Statistical analysis
All statistical analytical methods were based on the Perl language and R software 4.0.0. The expression data of CDC20 from 3 different databases were normalized by log2 transformation. K-M survival curves were calculated based on log-rank tests. The associations of CDC20 with immune infiltration and gene markers of different immune cells were calculated by Spearman’s correlation. The associations of immune infiltration were determined using the following guide for the partial cor value: 0.00–0.19, “very weak”; 0.20–0.39, “weak”; 0.40–0.59, “moderate”; 0.60–0.79, “strong”; 0.80–1.0, “very strong” [26]. All P values less than 0.05 were considered to indicate statistical significance.
Results
CDC20 is identified as the hub gene
The entire research process is plotted in Fig. 1. In total, 548 DEGs obtained from the ICGC (log FC > 2) are shown in a volcano map (Fig. 2a). After identification transformation, the list of 919 E3 ubiquitin-protein ligase genes was decreased to 859 genes with official gene symbols. Twenty-one intersecting genes were identified (intersecting genes between DEGs in the ICGC and E3 ubiquitin-protein ligases) (Fig. 2b). Among these 21 genes, the PPI network of 16 genes with degrees > 0 is shown in Fig. 2c. From this figure, we identified CDC20 as the hub gene with the most connections between these 21 genes.
Higher expression of CDC20 in HCC samples
To analyse the differential expression of CDC20 between HCC and normal samples, expression data from the TCGA, ICGC, and GEO databases were analysed. The mRNA levels of CDC20 from the three cohorts are shown in Fig. 3. The immunohistochemical staining results of CDC20 in HCC from the HPA database are also shown in Fig. 3. According to this figure, we speculated that the CDC20 expression level in all 4 databases was remarkably lower in normal hepatic samples than in HCC samples (P < 0.05).
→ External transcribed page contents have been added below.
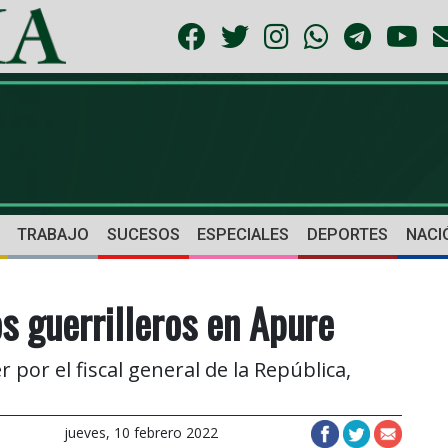
TRABAJO
SUCESOS
ESPECIALES
DEPORTES
NACI
s guerrilleros en Apure
por el fiscal general de la República,
jueves, 10 febrero 2022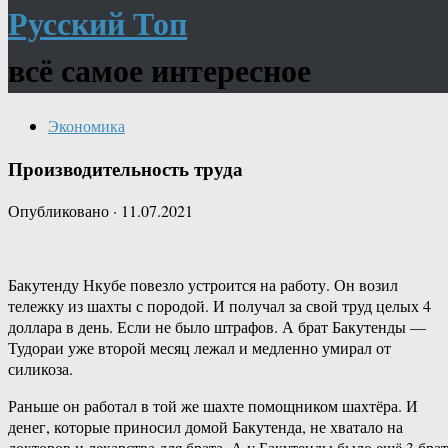
Русский Топ
всё самое интересное
Экономика
Производительность труда
Опубликовано
·
11.07.2021
Бакутенду Нкубе повезло устроится на работу. Он возил
тележку из шахты с породой. И получал за свой труд целых 4
доллара в день. Если не было штрафов. А брат Бакутенды —
Тудораи уже второй месяц лежал и медленно умирал от
силикоза.
Раньше он работал в той же шахте помощником шахтёра. И
денег, которые приносил домой Бакутенда, не хватало на
докторов и лекарства для брата. А у Бакутенды было ещё 3 брат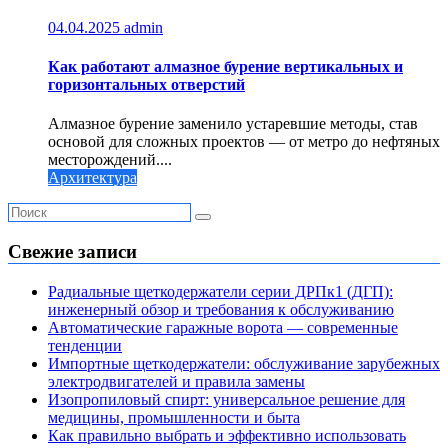
04.04.2025
admin
Как работают алмазное бурение вертикальных и
горизонтальных отверстий
Алмазное бурение заменило устаревшие методы, став
основой для сложных проектов — от метро до нефтяных
месторождений....
Архитектура
Свежие записи
Радиальные щеткодержатели серии ДРПк1 (ДГП):
инженерный обзор и требования к обслуживанию
Автоматические гаражные ворота — современные
тенденции
Импортные щеткодержатели: обслуживание зарубежных
электродвигателей и правила замены
Изопропиловый спирт: универсальное решение для
медицины, промышленности и быта
Как правильно выбрать и эффективно использовать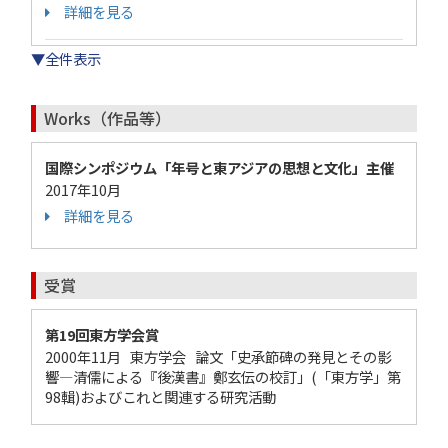
詳細を見る
▼全件表示
Works（作品等）
国際シンポジウム「年号と東アジアの思想と文化」主催
2017年10月
詳細を見る
受賞
第19回東方学会賞
2000年11月 東方学会 論文「史承節碑の発見とその影
響―清儒による『後漢書』鄭玄伝の校訂」(「東方学」第
98輯)およびこれと関連する研究活動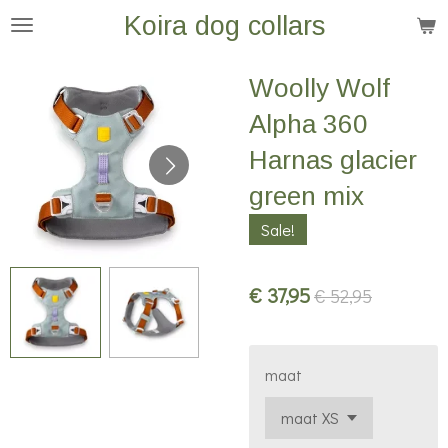
Koira dog collars
Ga
direct
naar
Woolly Wolf
de
Alpha 360
hoofdinhoud
Harnas glacier
green mix
Sale!
€ 37,95
€ 52,95
maat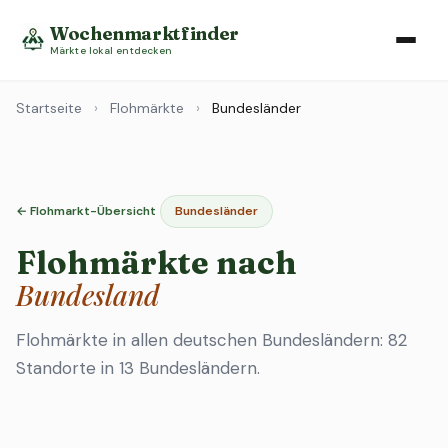
Wochenmarktfinder
Märkte lokal entdecken
Startseite
›
Flohmärkte
›
Bundesländer
← Flohmarkt-Übersicht
Bundesländer
Flohmärkte nach
Bundesland
Flohmärkte in allen deutschen Bundesländern: 82
Standorte in 13 Bundesländern.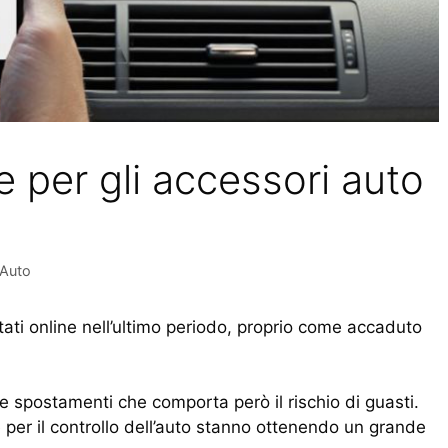
 per gli accessori auto
eAuto
tati online nell’ultimo periodo, proprio come accaduto
e e spostamenti che comporta però il rischio di guasti.
 e per il controllo dell’auto stanno ottenendo un grande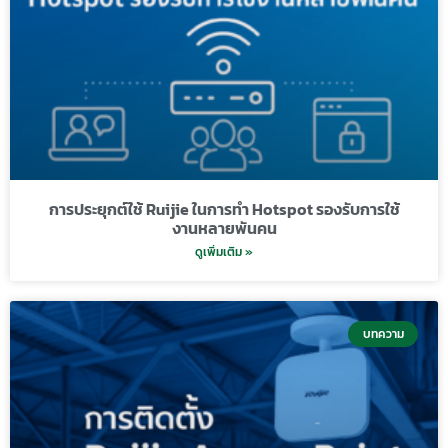
การประยุกต์ใช้ Ruijie ในการทำ Hotspot รองรับการใช้
งานหลายพันคน
ดูเพิ่มเติม »
บทความ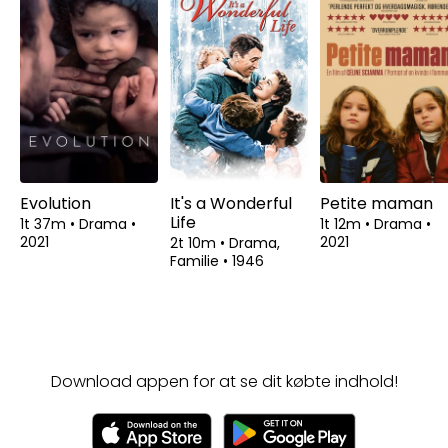
Evolution
It's a Wonderful
Petite maman
Life
1t 37m
•
Drama
•
1t 12m
•
Drama
•
2021
2021
2t 10m
•
Drama,
Familie
•
1946
Download appen for at se dit købte indhold!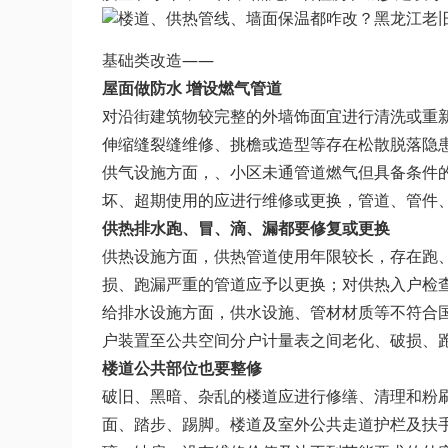
基础类改造——
屋面做防水 增设燃气管道
对沿街建筑物较完整的外墙饰面宜进行清洗或重
伸缩缝裂缝维修、挑檐或造型等存在松散脱落隐
供气设施方面，、小区未通管道燃气但具备条件
坏、超期使用的应进行维修或更换，管道、管件、
供热排水跑、冒、滴、漏都要修复或更换
供热设施方面，供热管道使用年限较长，存在跑
损、跑漏严重的管道应予以更换；对供热入户检
给排水设施方面，供水设施、管材材质等不符合
户装置至公共空间分户计量表之间老化、破损、
楼道公共部位也要整修
破旧、黑暗、杂乱的楼道应进行修缮、清理和粉
面、踏步、踢脚。楼道及室外公共走道护栏及扶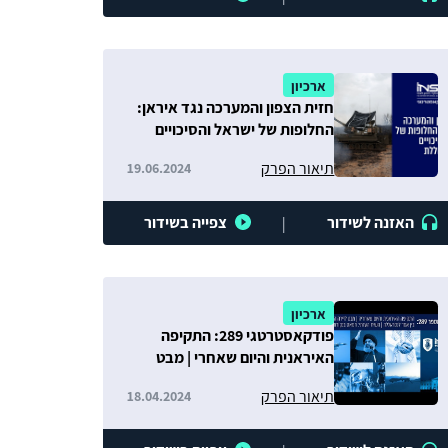
ארכיון
חזית הצפון והמערכה נגד איראן:
החלופות של ישראל והסיכויים
למלחמה כוללת
תיאור הפרק
19.06.2024
האזנה לשידור
צפייה בשידור
|
ארכיון
פודקאסטרטגי 289: התקיפה
האיראנית והיום שאחרי | מבט
לזירה הצפונית | השיח העזתי:
תיאור הפרק
18.04.2024
חמאס בנקודת שבירה?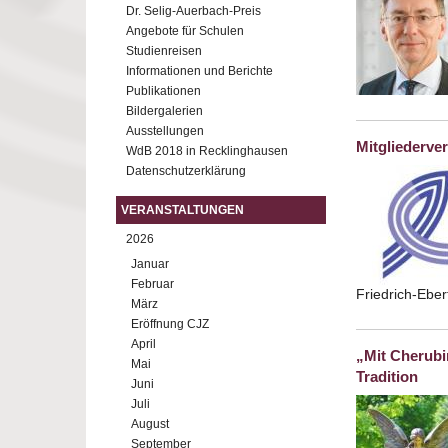
Dr. Selig-Auerbach-Preis
Angebote für Schulen
Studienreisen
Informationen und Berichte
Publikationen
Bildergalerien
Ausstellungen
Mitgliederv
WdB 2018 in Recklinghausen
Datenschutzerklärung
VERANSTALTUNGEN
2026
Januar
Februar
Friedrich-Ebe
März
Eröffnung CJZ
April
„Mit Cherubi
Mai
Tradition
Juni
Juli
August
September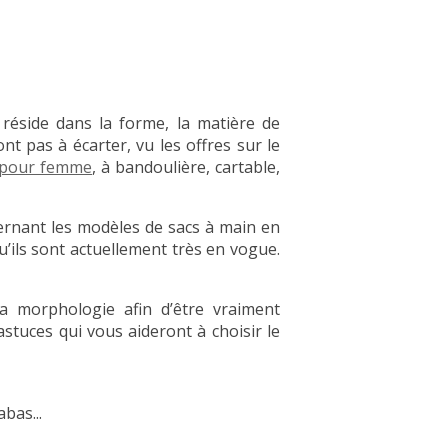
x réside dans la forme, la matière de
ont pas à écarter, vu les offres sur le
 pour femme
, à bandoulière, cartable,
ernant les modèles de sacs à main en
’ils sont actuellement très en vogue.
sa morphologie afin d’être vraiment
stuces qui vous aideront à choisir le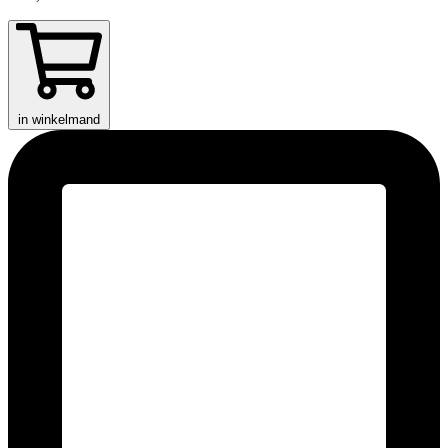
in winkelmand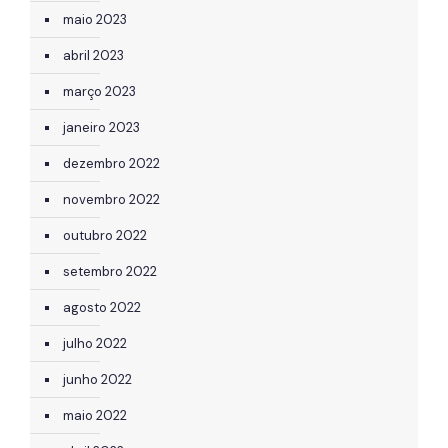
maio 2023
abril 2023
março 2023
janeiro 2023
dezembro 2022
novembro 2022
outubro 2022
setembro 2022
agosto 2022
julho 2022
junho 2022
maio 2022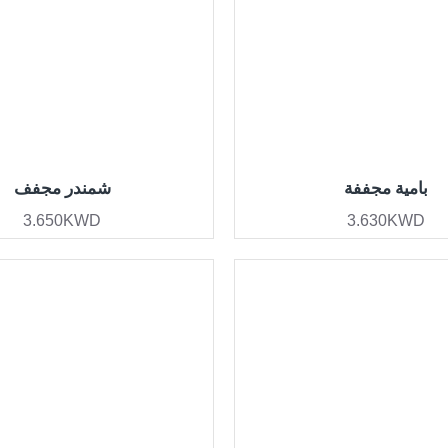
بامية مجففة
شمندر مجفف
3.650KWD
3.630KWD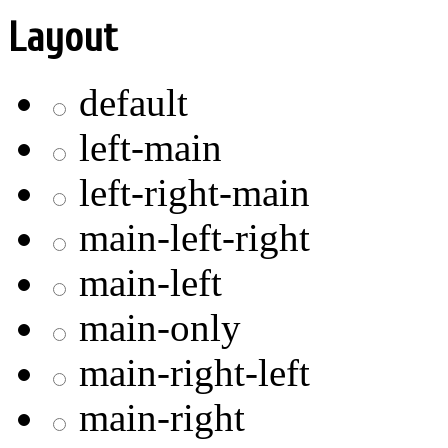
Layout
default
left-main
left-right-main
main-left-right
main-left
main-only
main-right-left
main-right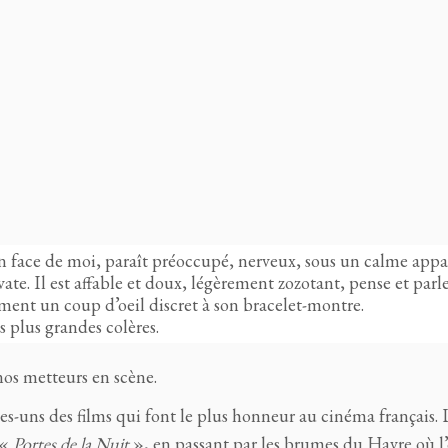
 face de moi, paraît préoccupé, nerveux, sous un calme appa
ate. Il est affable et doux, légèrement zozotant, pense et parl
ment un coup d’oeil discret à son bracelet-montre.
s plus grandes colères.
 nos metteurs en scène.
s-uns des films qui font le plus honneur au cinéma français. 
 «
Portes de la Nuit
», en passant par les brumes du Havre où l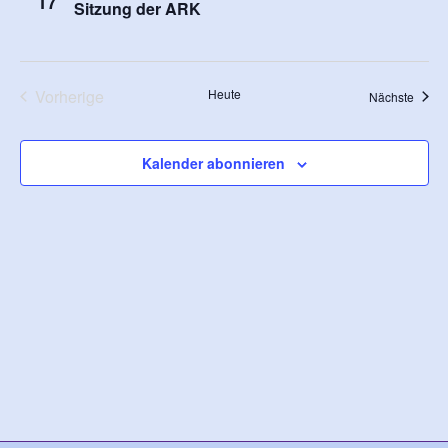
17
Sitzung der ARK
Veranstaltungen
Vorherige
Heute
Veran
Nächste
Kalender abonnieren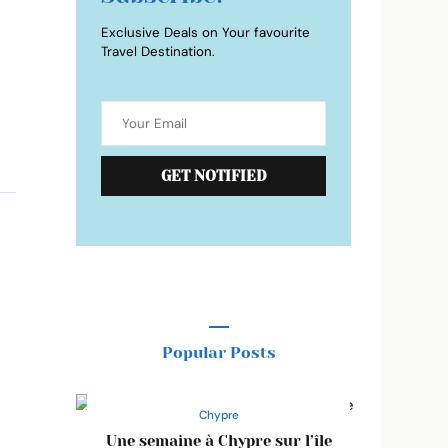
Exclusive Deals on Your favourite
Travel Destination.
Popular Posts
Chypre
Une semaine à Chypre sur l’île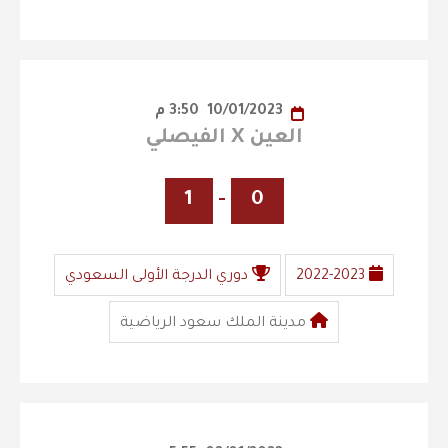
10/01/2023
3:50 م
العين X الفيصلي
1
-
0
2022-2023
دوري الدرجة الأولى السعودي
مدينة الملك سعود الرياضية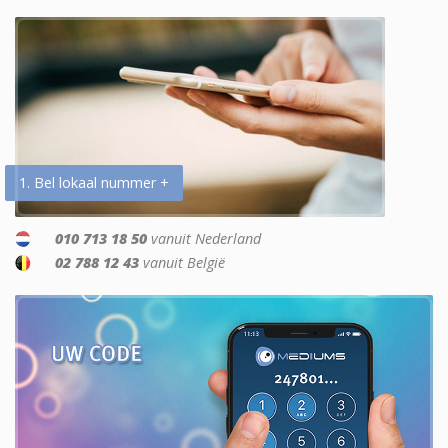
1. Bel lokaal nummer +
010 713 18 50
vanuit Nederland
02 788 12 43
vanuit België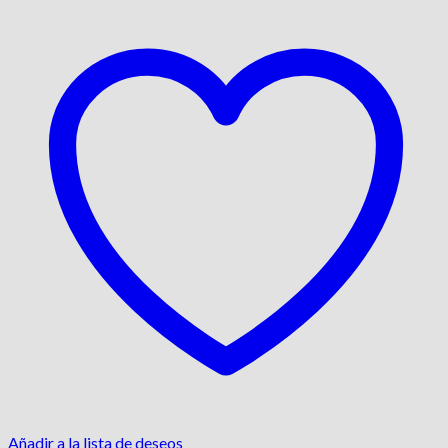
Añadir a la lista de deseos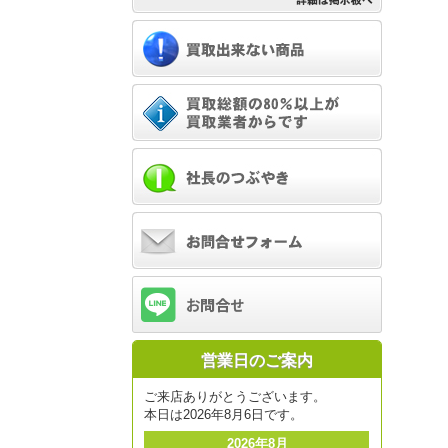
営業日のご案内
ご来店ありがとうございます。
本日は2026年8月6日です。
2026年8月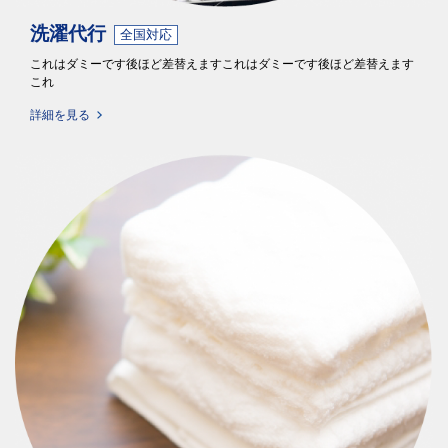
洗濯代行
全国対応
これはダミーです後ほど差替えますこれはダミーです後ほど差替えます
これ
詳細を見る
CDC20 predicts a poor prognosis in HCC
After exploring CDC20 expression in HCC, we verified the prognostic value of CDC20 in HCC by survival analysis via using K-M curves. Patients were ranked in ascending order by the CDC20 expression level and categorized into a high-expression group and a low-expression group according to the median CDC20 expression level. The K-M curves of CDC20 are plotted in Fig. 4a-c and show the prognostic value of CDC20 according to data obtained from the TCGA, ICGC, and GEO datasets. Survival analysis revealed that the prognosis of patients in all three cohorts with low CDC20 expression was much better than that of patients with high CDC20 expression (P < 0.05). All the patient survival times and survival conditions are shown in scatterplots (Fig. 4d-f). Patients in the CDC20low group had a remarkably longer survival time and a lower survival rate than those in the CDC20high group. Additionally, the ROC curves demonstrated the ability of CDC20 to predict overall survival at 1 year, 2 years, and 3 years based on data from 3 datasets (Fig. 4g-i). These data demonstrate that CDC20 predicts a poor prognosis in HCC patients.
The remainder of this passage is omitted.